Records for the task =
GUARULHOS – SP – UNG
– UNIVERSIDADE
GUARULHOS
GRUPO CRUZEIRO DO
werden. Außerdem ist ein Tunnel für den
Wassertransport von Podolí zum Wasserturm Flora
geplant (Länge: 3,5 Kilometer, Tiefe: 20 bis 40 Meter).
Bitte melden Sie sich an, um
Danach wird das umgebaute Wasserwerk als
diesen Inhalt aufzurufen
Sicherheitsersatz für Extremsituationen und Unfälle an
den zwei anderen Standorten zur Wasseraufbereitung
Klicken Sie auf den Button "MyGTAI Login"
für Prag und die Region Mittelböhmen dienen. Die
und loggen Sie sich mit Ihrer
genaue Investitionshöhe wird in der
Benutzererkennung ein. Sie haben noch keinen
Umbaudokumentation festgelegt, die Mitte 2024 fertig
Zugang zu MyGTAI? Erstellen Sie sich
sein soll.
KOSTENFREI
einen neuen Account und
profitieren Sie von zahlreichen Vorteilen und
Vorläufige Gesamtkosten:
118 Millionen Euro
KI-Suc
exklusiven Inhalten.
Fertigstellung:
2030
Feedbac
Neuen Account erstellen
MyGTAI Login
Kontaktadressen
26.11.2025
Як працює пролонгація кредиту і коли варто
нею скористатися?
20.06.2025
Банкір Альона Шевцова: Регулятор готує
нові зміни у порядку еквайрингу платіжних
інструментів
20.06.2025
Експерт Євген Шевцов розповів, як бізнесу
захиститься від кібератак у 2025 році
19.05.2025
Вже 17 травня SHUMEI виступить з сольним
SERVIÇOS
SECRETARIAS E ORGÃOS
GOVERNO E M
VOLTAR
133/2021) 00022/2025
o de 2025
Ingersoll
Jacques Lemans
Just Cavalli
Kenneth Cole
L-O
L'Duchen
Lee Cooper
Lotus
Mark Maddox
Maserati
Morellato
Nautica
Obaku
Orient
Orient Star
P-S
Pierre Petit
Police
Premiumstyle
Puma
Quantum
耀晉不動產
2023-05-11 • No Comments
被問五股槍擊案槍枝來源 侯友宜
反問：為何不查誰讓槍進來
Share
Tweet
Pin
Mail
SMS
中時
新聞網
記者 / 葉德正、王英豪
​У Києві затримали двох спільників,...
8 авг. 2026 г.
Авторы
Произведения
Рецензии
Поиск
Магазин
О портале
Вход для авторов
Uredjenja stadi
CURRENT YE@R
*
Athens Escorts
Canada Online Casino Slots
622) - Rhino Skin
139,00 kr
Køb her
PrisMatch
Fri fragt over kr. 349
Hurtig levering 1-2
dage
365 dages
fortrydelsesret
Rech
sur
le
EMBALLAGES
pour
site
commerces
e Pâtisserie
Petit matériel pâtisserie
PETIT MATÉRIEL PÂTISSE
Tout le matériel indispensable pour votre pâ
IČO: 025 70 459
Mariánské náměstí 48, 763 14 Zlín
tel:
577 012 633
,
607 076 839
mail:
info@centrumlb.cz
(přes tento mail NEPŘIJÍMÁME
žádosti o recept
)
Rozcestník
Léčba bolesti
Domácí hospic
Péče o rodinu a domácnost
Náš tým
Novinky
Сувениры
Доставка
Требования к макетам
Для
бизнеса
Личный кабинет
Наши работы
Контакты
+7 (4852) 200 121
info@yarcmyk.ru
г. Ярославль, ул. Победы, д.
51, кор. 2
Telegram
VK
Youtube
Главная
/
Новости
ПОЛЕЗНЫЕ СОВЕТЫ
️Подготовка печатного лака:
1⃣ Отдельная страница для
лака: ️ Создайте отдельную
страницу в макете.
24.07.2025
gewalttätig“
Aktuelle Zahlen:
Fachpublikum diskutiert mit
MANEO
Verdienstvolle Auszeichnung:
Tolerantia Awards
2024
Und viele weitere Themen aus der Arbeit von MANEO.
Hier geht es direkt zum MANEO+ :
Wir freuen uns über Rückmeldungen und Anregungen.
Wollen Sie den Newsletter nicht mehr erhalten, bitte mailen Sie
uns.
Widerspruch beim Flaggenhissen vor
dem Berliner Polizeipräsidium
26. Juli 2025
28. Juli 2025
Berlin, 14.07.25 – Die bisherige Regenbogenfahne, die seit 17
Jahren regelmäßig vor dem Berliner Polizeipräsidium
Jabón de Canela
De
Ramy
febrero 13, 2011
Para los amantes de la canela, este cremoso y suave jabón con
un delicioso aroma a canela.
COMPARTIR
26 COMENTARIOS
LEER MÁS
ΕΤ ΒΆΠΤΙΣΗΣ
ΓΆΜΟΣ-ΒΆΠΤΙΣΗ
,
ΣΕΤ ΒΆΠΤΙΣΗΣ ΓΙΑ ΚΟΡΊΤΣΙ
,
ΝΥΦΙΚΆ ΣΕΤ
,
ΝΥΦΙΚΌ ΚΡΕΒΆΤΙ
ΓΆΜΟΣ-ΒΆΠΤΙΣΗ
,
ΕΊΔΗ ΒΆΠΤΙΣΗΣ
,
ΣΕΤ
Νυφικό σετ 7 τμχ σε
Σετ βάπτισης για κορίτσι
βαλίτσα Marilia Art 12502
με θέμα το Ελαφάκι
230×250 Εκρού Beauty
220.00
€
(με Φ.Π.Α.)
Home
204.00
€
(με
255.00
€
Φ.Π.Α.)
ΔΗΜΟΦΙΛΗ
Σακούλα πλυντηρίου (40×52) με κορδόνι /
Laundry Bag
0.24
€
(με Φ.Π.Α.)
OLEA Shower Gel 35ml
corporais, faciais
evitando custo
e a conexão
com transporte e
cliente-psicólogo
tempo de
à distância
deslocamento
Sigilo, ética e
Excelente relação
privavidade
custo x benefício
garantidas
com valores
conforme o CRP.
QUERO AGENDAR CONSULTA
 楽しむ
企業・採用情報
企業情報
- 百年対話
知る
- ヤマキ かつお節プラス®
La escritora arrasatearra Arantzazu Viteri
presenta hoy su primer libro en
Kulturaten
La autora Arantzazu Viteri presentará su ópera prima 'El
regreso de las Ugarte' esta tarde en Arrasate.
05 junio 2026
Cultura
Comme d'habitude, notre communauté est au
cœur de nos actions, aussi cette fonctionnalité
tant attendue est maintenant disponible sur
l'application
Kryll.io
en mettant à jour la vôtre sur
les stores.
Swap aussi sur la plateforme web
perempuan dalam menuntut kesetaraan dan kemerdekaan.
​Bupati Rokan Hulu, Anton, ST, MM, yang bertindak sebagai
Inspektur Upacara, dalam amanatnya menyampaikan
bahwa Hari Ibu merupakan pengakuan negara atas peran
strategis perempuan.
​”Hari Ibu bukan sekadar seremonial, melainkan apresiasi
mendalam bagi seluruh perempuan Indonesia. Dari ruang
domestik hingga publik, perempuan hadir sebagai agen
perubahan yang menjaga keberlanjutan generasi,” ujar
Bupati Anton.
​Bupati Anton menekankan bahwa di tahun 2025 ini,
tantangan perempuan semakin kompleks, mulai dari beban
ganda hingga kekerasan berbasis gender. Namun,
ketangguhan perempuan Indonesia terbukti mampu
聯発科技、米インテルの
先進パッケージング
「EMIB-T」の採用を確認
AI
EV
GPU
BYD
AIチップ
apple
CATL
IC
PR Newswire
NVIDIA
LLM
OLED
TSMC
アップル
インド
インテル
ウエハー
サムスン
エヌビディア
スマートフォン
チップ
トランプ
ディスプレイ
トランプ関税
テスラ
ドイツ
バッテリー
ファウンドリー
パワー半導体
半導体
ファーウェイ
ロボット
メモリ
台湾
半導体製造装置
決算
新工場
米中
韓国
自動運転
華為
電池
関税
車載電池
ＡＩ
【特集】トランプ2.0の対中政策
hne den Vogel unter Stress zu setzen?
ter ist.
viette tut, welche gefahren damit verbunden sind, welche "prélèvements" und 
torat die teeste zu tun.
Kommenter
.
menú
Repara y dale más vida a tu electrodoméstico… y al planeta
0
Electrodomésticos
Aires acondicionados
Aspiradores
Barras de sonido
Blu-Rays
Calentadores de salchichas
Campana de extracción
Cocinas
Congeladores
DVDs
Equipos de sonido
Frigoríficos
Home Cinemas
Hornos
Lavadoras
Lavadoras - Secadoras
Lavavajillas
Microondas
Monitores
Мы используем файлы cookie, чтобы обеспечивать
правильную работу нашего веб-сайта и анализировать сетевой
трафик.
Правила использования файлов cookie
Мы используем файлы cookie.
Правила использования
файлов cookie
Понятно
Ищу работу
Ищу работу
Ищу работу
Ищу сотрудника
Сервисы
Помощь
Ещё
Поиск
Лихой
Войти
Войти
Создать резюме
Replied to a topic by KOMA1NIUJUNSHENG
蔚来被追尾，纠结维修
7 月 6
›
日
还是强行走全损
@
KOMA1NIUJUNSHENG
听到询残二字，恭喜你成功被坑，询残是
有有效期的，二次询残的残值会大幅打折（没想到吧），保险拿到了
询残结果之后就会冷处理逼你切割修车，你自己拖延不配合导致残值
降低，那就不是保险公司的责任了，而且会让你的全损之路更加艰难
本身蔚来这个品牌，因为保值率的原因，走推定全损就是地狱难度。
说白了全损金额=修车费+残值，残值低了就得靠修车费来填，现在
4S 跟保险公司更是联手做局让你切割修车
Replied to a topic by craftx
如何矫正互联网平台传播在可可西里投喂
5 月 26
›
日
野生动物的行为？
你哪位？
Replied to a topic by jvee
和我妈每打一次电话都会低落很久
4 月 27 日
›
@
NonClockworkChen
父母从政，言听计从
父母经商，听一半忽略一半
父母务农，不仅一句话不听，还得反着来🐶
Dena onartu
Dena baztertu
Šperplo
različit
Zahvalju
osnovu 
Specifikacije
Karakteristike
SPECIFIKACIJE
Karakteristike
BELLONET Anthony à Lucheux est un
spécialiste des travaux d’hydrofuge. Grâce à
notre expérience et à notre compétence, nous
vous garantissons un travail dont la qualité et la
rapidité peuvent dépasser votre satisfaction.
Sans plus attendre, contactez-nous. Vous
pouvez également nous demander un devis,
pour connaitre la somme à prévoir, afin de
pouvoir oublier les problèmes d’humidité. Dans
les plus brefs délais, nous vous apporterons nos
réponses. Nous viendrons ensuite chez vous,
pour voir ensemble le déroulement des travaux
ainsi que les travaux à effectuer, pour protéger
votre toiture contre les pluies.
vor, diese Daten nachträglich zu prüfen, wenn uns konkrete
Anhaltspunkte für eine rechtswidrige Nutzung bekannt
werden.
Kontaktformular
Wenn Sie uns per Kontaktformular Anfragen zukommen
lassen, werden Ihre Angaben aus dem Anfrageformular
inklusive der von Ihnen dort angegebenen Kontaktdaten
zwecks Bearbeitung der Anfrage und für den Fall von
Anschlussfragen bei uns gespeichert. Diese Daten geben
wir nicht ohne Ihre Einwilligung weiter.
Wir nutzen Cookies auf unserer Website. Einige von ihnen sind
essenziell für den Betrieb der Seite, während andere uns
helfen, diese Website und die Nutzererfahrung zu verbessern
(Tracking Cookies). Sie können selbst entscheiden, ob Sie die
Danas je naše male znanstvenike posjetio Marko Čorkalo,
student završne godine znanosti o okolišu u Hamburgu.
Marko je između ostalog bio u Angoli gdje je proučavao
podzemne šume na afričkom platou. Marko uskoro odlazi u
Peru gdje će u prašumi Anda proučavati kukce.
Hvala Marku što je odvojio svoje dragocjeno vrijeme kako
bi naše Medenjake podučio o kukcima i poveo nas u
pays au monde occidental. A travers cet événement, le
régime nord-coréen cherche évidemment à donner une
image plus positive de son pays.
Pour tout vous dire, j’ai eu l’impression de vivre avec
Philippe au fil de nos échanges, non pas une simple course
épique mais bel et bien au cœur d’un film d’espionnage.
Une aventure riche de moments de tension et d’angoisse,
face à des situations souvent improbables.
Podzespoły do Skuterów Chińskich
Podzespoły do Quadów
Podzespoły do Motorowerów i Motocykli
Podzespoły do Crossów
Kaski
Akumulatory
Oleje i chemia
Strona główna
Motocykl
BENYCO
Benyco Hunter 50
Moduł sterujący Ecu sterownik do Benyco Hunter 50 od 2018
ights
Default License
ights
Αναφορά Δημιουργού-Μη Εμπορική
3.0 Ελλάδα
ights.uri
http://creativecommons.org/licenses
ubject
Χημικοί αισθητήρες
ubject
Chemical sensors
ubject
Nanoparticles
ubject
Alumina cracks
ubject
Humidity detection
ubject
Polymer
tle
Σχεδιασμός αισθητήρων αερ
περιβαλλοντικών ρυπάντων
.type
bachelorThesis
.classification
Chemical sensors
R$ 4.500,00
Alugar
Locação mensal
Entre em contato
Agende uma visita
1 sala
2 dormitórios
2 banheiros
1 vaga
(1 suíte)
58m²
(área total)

Assigned task = Reproduce the entries above exactly, starting at their first line and finishing with the line that contains "Банкір Альона Шевцова: Регулятор готує".

Problem solution =
GUARULHOS – SP – UNG
– UNIVERSIDADE
GUARULHOS
GRUPO CRUZEIRO DO
werden. Außerdem ist ein Tunnel für den
Wassertransport von Podolí zum Wasserturm Flora
geplant (Länge: 3,5 Kilometer, Tiefe: 20 bis 40 Meter).
Bitte melden Sie sich an, um
Danach wird das umgebaute Wasserwerk als
diesen Inhalt aufzurufen
Sicherheitsersatz für Extremsituationen und Unfälle an
den zwei anderen Standorten zur Wasseraufbereitung
Klicken Sie auf den Button "MyGTAI Login"
für Prag und die Region Mittelböhmen dienen. Die
und loggen Sie sich mit Ihrer
genaue Investitionshöhe wird in der
Benutzererkennung ein. Sie haben noch keinen
Umbaudokumentation festgelegt, die Mitte 2024 fertig
Zugang zu MyGTAI? Erstellen Sie sich
sein soll.
KOSTENFREI
einen neuen Account und
profitieren Sie von zahlreichen Vorteilen und
Vorläufige Gesamtkosten:
118 Millionen Euro
KI-Suc
exklusiven Inhalten.
Fertigstellung:
2030
Feedbac
Neuen Account erstellen
MyGTAI Login
Kontaktadressen
26.11.2025
Як працює пролонгація кредиту і коли варто
нею скористатися?
20.06.2025
Банкір Альона Шевцова: Регулятор готує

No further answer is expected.